The segments are arranged in parallel and hierarchical architectures in [11] and [12] , respectively. The word is divided into master and slave paths in [13] . In [14] , CAM word is divided into NAND-type and NOR-type search and avoids unnecessary charging and discharging of the second segment even when mismatched. In [15] , ML power is reduced by precomputation. Memory organization of precomputation-based CAM (PB-CAM) consists of parameter extractor (PE), CAM memory, and a smaller parameter memory (PM). PE is a circuit which extracts a parameter (one's count of input word) from the input data. The searching operation is done in two parts. Initially, the extracted parameter is compared with the data in PM. The words in the CAM whose parameters are matched will only be activated for further search. As parameter memory is smaller than CAM memory, the comparisons in the first part are smaller. Similarly, in the second part, the comparisons are made only for the matched data. Hence, PB-CAM exploits the reduction in the number of comparisons and thereby reduces power consumption. The authors in [16] addressed the issue of short circuit (SC) power consumption in conventional NOR CAM and developed a precharge-free (PF) CAM which eliminates SC current path during mismatch condition. PF CAM also avoids charge sharing of NAND CAM cell, but it suffers from degraded performance due to a series chain of MLs. To improve the performance of the PF CAM design further, in [17] , self-controlled precharge (SCPF) CAM ML, where output control is based on the charge at each CAM cell node, was designed. This design was developed to improve the performance, but at the cost of power consumption. In this paper, we tried to overcome the drawbacks of PF CAM and SCPF CAM by designing a new precharge-free CAM ML architecture, hybrid self-controlled precharge-free (HSCPF) CAM, in which output control is based on the charge at each successive two CAM cell nodes.

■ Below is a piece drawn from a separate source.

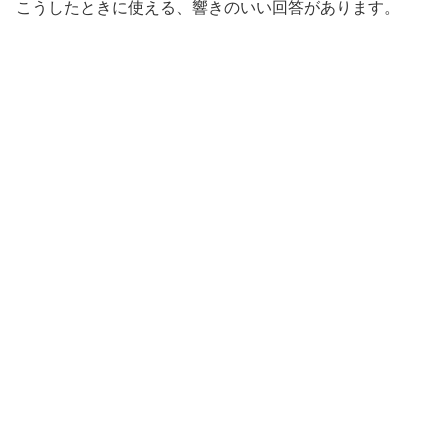
こうしたときに使える、響きのいい回答があります。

The rest of the paper is organized as follows: Section 2 explains traditional CAM match-line architectures. Section 3 explains precharge-free CAM match-line architectures. Section 4 proposes HSCPF CAM. The comparison results of power consumption, search delay, and energy-metric between the proposed and conventional CAM architectures for different Process Corners, Monte Carlo simulations are presented in Section 5, and Section 6 concludes the paper.
Traditional CAM architecture
CAM architecture is constructed with an array of memory elements along with comparison circuits. Memory elements can either be volatile or nonvolatile [18] . Generally, 6T static random access memory (SRAM) cell is used to build the memory [19] . NAND-type and NOR-type ML architectures are the two basic comparison circuits [20] .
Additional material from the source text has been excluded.